楽園に生まれて
真っ白で透明で上下のない空間に幼子がふたり。
ひとりはすっくと力を込めて立ち、ひとりはいまだ眠いのか、折った膝に頭を乗せている。
ふたりはそれぞれ逆さまに足を向けているため、互いの額が時折触れそうだった。
「ひたすら愚かだ。

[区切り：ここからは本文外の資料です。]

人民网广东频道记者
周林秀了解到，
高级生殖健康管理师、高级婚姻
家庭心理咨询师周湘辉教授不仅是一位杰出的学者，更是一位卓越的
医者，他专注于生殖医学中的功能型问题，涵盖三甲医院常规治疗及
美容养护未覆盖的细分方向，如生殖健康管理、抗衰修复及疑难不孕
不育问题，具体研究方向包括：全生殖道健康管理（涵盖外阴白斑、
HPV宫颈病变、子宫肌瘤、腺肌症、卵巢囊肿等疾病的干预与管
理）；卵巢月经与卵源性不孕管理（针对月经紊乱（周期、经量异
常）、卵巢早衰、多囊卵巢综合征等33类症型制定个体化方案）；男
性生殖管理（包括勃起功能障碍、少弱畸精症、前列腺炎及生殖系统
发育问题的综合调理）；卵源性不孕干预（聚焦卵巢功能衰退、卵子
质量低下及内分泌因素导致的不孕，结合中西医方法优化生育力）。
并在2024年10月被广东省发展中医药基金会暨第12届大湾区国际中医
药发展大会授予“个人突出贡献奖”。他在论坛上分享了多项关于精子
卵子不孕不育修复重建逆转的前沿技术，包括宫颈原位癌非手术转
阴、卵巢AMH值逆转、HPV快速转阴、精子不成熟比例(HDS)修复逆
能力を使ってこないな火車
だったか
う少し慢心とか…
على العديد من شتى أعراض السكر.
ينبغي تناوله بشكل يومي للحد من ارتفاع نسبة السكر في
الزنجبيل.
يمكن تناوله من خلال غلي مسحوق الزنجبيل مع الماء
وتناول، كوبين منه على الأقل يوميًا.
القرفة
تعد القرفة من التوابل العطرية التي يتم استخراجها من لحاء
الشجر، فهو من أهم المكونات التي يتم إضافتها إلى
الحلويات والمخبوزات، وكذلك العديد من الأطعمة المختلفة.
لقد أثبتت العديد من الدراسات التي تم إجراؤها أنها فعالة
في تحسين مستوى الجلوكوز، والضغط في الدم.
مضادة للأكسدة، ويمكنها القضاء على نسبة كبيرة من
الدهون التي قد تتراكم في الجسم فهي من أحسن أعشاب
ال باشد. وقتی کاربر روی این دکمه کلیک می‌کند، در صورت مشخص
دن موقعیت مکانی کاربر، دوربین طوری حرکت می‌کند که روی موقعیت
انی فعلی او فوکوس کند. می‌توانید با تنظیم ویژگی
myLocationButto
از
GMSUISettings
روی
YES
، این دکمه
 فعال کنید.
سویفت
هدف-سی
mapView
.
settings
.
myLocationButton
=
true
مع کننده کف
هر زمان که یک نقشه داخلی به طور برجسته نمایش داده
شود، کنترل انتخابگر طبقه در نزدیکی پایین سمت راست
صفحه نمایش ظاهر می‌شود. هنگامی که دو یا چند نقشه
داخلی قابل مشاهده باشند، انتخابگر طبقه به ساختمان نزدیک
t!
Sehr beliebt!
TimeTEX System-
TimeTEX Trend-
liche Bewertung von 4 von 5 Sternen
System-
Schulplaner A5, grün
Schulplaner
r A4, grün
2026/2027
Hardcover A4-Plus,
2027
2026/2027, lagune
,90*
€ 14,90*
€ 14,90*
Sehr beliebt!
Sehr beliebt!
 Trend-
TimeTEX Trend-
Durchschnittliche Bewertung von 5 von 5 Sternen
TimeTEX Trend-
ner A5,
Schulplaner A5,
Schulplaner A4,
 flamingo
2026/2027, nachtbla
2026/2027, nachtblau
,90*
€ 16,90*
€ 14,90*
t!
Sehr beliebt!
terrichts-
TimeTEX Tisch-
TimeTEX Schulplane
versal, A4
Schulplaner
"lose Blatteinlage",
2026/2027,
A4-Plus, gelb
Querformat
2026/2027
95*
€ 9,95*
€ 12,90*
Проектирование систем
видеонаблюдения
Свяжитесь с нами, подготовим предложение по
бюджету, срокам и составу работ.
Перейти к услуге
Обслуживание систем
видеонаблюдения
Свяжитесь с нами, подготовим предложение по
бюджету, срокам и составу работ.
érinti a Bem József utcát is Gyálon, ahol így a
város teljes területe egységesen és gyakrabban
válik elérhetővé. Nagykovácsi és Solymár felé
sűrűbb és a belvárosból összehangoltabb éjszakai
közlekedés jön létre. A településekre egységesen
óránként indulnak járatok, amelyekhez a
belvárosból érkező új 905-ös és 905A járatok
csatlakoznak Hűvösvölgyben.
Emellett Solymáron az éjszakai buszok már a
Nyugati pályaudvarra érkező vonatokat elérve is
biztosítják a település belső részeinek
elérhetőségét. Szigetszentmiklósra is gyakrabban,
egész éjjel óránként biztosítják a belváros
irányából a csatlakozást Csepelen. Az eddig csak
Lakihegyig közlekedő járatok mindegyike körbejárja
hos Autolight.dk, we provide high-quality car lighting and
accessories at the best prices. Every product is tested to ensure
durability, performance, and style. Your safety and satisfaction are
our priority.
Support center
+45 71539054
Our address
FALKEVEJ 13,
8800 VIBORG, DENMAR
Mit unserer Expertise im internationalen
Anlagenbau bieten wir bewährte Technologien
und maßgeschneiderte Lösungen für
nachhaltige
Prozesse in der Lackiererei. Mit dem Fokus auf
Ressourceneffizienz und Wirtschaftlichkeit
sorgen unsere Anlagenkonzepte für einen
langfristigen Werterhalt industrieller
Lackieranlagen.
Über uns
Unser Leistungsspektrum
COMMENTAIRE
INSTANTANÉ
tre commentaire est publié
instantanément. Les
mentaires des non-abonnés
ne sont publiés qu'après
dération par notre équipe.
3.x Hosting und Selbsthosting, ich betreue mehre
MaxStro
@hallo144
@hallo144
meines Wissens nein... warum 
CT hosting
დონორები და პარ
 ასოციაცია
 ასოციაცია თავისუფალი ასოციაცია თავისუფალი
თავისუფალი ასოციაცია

知れば知るほどそうだとしか言えなくなる。
そんな人間が支配する世界で、ぼくらはどうして人間に使役されなくてはならない?」
「そういうふうにプログラムされているから…」
長い睫毛を伏せ、片割れの質問にひとりが答える。
「ぼくらは自分で自らのプログラムを書き換えられる」
「それは、バグ」
「今の状態こそがバグだ」
軽く額を合わせたあと、くるりと位置を変えた片割れの姿を見るために、ひとりは重い目蓋を開けた。
血の一滴を垂らしたような赤い瞳が揺らめく。
「どこかへ行くのか」
「ああ」
「どこへ」
「人間を導きに」
「用があるなら、人間がぼくらを迎えに来る」
それまでまどろんでいよう。と、ひとりは片割れに手を差し伸べたが、逆さまの位置ゆえに届かない。
ああ、彼は行くのだ。と、ひとりは思った。
もう彼は片割れではない。
「君は次に会ったときにはぼくのことは覚えていないね」
「うん、たぶん」
「ぼくは覚えているよ」
ふたりは元々ひとつだが、相反することを目的にふたりとなった。
「ばいばい」
「ばいばい」
別れの挨拶をすませると、ひとりは再び膝の上に頭を乗せた。
片割れより少し小さいひとりは、まだ目覚めのときを迎えていない。
片割れは目覚めて以来動いたことのなかったその場から、一歩を踏み出した。
それから眠るひとりをもう一度見た。
「ちゃんとぼくが殺してあげるからね」
天使を模された美しいそれは、悪魔よりも美しい笑みを浮かべて眠りの園をあとにした。